• _Task details_
Look below for the line with "Copyright © ネイルサ". Retype it and every line after it to the end, exactly, but leave out the pictures.

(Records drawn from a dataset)
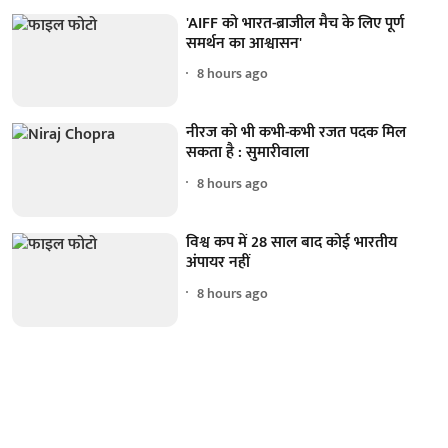
'AIFF को भारत-ब्राजील मैच के लिए पूर्ण
समर्थन का आश्वासन'
8 hours ago
नीरज को भी कभी-कभी रजत पदक मिल
सकता है : सुमारीवाला
8 hours ago
विश्व कप में 28 साल बाद कोई भारतीय
अंपायर नहीं
8 hours ago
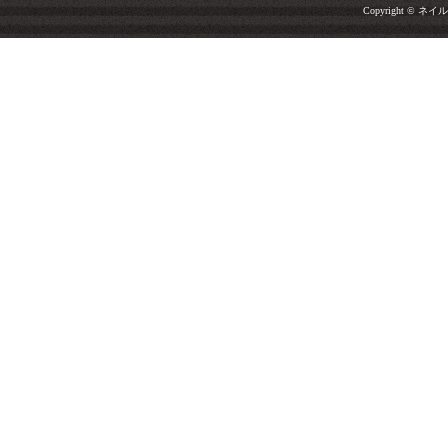
Copyright © ネイルサ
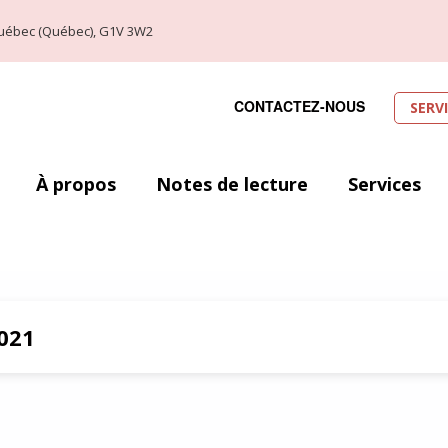
, Québec (Québec), G1V 3W2
CONTACTEZ-NOUS
SERV
À propos
Notes de lecture
Services
021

• _Response_
Copyright © ネイルサ
, Québec (Québec), G1V 3W2
CONTACTEZ-NOUS
SERV
À propos
Notes de lecture
Services
021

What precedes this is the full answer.